The funeral will be at 1 p.m. Thursday at the base chapel at El Toro Marine Corps Air Station, with burial at El Toro Memorial Cemetery.

Fribourg is survived by two children, both living in Orange County, and four grandchildren.

A member of the Marine Corps’ “Raider Regiment” in World War II, Fribourg served as an officer in Korea and Vietnam and rose to the rank of brigadier general in 1969, his family said.

As a brigadier, he held leadership positions with the Marines in the Pacific, directed the Marine Corps Reserves and was acting commander at Camp Pendleton from May, 1974, through his retirement two months later. He also helped found Toys for Tots, a national campaign orchestrated by the Marines to provide toys for needy children at Christmas.

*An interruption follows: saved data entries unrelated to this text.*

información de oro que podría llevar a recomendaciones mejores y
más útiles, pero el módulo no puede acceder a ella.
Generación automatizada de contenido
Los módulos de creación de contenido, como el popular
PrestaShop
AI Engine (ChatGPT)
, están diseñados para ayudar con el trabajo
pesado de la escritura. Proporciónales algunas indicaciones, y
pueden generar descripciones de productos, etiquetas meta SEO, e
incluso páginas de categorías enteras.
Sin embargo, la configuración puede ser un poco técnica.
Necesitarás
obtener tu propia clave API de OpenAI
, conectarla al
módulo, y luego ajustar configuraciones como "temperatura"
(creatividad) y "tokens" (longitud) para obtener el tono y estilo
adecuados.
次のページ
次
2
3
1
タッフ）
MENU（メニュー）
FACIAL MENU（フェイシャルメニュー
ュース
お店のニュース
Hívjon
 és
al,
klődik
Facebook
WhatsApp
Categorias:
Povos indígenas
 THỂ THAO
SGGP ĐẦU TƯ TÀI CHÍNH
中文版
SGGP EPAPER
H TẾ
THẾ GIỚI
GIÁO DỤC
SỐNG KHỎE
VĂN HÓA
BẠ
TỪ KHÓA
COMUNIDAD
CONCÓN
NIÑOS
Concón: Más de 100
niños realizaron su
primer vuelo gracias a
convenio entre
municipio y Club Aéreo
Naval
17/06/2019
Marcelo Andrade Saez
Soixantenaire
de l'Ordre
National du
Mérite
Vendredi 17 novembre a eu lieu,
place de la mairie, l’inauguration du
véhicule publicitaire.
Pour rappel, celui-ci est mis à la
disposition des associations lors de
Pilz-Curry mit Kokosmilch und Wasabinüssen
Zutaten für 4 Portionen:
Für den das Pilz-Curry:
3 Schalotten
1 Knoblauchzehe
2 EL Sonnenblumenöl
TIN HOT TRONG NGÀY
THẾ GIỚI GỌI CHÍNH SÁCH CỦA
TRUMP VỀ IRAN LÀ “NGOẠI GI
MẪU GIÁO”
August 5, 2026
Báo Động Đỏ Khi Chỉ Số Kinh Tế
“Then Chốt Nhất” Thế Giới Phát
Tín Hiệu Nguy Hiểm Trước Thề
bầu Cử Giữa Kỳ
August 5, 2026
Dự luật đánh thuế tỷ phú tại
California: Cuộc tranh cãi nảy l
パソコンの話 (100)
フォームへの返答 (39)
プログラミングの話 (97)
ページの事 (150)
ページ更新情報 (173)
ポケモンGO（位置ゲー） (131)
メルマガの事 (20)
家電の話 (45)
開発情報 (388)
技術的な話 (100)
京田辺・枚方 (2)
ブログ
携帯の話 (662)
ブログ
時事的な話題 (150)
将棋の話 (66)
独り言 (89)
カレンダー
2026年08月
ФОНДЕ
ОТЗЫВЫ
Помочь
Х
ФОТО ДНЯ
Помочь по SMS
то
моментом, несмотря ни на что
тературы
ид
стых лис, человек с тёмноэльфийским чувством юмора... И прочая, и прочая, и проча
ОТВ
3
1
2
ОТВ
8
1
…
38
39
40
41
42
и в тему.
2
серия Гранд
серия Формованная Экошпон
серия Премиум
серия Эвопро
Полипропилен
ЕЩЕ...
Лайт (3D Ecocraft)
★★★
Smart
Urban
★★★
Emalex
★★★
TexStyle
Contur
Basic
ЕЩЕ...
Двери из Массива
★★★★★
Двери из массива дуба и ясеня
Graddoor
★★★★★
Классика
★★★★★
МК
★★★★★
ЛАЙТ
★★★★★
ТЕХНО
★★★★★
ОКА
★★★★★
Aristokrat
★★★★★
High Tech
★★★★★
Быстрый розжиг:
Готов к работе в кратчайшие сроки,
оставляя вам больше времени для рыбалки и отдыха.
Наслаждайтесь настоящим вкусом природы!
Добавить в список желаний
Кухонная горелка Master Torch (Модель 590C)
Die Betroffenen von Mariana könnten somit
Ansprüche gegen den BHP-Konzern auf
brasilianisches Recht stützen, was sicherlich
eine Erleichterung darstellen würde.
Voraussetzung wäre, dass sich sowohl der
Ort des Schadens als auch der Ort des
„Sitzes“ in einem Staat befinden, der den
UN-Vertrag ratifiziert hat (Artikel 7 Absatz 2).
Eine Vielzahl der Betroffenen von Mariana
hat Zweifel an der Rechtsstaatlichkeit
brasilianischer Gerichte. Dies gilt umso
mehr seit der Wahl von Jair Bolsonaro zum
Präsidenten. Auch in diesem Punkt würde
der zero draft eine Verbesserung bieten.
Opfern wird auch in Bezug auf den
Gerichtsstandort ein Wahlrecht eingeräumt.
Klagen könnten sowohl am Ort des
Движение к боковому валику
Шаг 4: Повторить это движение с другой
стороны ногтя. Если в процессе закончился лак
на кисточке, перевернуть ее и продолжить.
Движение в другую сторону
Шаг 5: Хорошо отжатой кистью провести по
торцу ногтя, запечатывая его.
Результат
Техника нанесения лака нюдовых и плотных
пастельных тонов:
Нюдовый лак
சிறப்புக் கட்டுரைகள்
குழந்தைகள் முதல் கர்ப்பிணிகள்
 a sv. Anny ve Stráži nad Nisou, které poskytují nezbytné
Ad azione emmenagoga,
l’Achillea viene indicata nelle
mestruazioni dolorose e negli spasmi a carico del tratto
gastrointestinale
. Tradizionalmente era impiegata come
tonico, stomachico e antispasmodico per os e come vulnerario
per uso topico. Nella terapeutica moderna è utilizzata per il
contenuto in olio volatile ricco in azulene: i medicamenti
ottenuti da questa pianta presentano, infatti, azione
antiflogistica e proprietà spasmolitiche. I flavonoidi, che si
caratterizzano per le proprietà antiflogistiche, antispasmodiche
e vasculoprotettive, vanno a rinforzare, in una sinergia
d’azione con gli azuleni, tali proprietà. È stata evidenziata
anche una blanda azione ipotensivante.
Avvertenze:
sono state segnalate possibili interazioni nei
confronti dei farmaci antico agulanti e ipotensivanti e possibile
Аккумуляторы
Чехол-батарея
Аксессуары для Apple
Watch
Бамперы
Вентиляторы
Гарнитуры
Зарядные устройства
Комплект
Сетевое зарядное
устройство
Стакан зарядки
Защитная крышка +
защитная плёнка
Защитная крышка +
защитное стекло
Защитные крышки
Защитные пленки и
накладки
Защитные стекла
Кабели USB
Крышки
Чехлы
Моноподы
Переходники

After leaving the Marines, Fribourg was a manager for 14 years at Bromar Inc., a food brokerage firm in Orange County. He and his wife lived in Newport Beach for nearly two decades before his death.

“He was just an outstanding, huge man,” said Mark Thiffault, a lieutenant colonel in the Marine Corps Reserves who said Fribourg helped him get his reserve commission. “He was always one of those leaders that somehow got people to follow him. He didn’t work at it–he just had the natural charisma to get people to want to do things for him.”